---------- Exercise data ----------

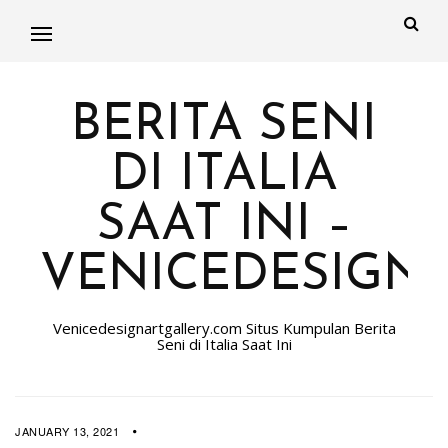
BERITA SENI
DI ITALIA
SAAT INI –
VENICEDESIGN
Venicedesignartgallery.com Situs Kumpulan Berita
Seni di Italia Saat Ini
JANUARY 13, 2021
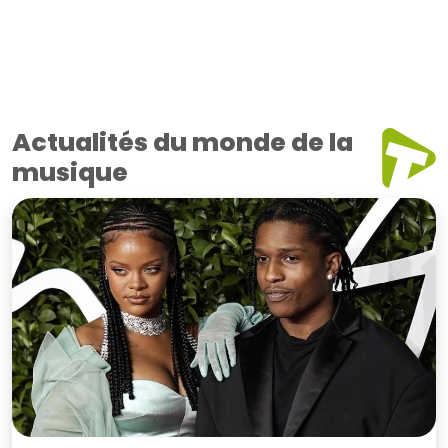
Actualités du monde de la
musique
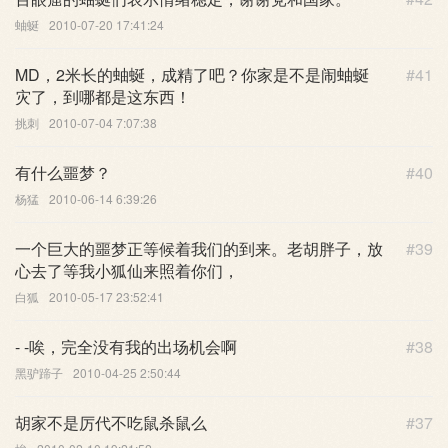
蚰蜒
2010-07-20 17:41:24
MD，2米长的蚰蜒，成精了吧？你家是不是闹蚰蜒
#41
灾了，到哪都是这东西！
挑刺
2010-07-04 7:07:38
有什么噩梦？
#40
杨猛
2010-06-14 6:39:26
一个巨大的噩梦正等候着我们的到来。老胡胖子，放
#39
心去了等我小狐仙来照着你们，
白狐
2010-05-17 23:52:41
- -唉，完全没有我的出场机会啊
#38
黑驴蹄子
2010-04-25 2:50:44
胡家不是厉代不吃鼠杀鼠么
#37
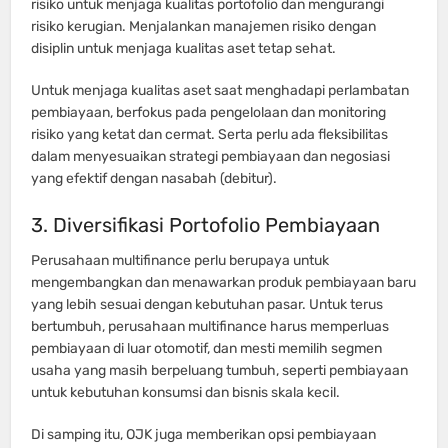
risiko untuk menjaga kualitas portofolio dan mengurangi
risiko kerugian. Menjalankan manajemen risiko dengan
disiplin untuk menjaga kualitas aset tetap sehat.
Untuk menjaga kualitas aset saat menghadapi perlambatan
pembiayaan, berfokus pada pengelolaan dan monitoring
risiko yang ketat dan cermat. Serta perlu ada fleksibilitas
dalam menyesuaikan strategi pembiayaan dan negosiasi
yang efektif dengan nasabah (debitur).
3. Diversifikasi Portofolio Pembiayaan
Perusahaan multifinance perlu berupaya untuk
mengembangkan dan menawarkan produk pembiayaan baru
yang lebih sesuai dengan kebutuhan pasar. Untuk terus
bertumbuh, perusahaan multifinance harus memperluas
pembiayaan di luar otomotif, dan mesti memilih segmen
usaha yang masih berpeluang tumbuh, seperti pembiayaan
untuk kebutuhan konsumsi dan bisnis skala kecil.
Di samping itu, OJK juga memberikan opsi pembiayaan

----------

Every entry above, pictures excluded, needs to be duplicated exactly.

BERITA SENI
DI ITALIA
SAAT INI –
VENICEDESIGN
Venicedesignartgallery.com Situs Kumpulan Berita
Seni di Italia Saat Ini
JANUARY 13, 2021
Actualités du monde de la
musique
蚰蜒
2010-07-20 17:41:24
MD，2米长的蚰蜒，成精了吧？你家是不是闹蚰蜒
#41
灾了，到哪都是这东西！
挑刺
2010-07-04 7:07:38
有什么噩梦？
#40
杨猛
2010-06-14 6:39:26
一个巨大的噩梦正等候着我们的到来。老胡胖子，放
#39
心去了等我小狐仙来照着你们，
白狐
2010-05-17 23:52:41
- -唉，完全没有我的出场机会啊
#38
黑驴蹄子
2010-04-25 2:50:44
胡家不是厉代不吃鼠杀鼠么
#37
risiko untuk menjaga kualitas portofolio dan mengurangi
risiko kerugian. Menjalankan manajemen risiko dengan
disiplin untuk menjaga kualitas aset tetap sehat.
Untuk menjaga kualitas aset saat menghadapi perlambatan
pembiayaan, berfokus pada pengelolaan dan monitoring
risiko yang ketat dan cermat. Serta perlu ada fleksibilitas
dalam menyesuaikan strategi pembiayaan dan negosiasi
yang efektif dengan nasabah (debitur).
3. Diversifikasi Portofolio Pembiayaan
Perusahaan multifinance perlu berupaya untuk
mengembangkan dan menawarkan produk pembiayaan baru
yang lebih sesuai dengan kebutuhan pasar. Untuk terus
bertumbuh, perusahaan multifinance harus memperluas
pembiayaan di luar otomotif, dan mesti memilih segmen
usaha yang masih berpeluang tumbuh, seperti pembiayaan
untuk kebutuhan konsumsi dan bisnis skala kecil.
Di samping itu, OJK juga memberikan opsi pembiayaan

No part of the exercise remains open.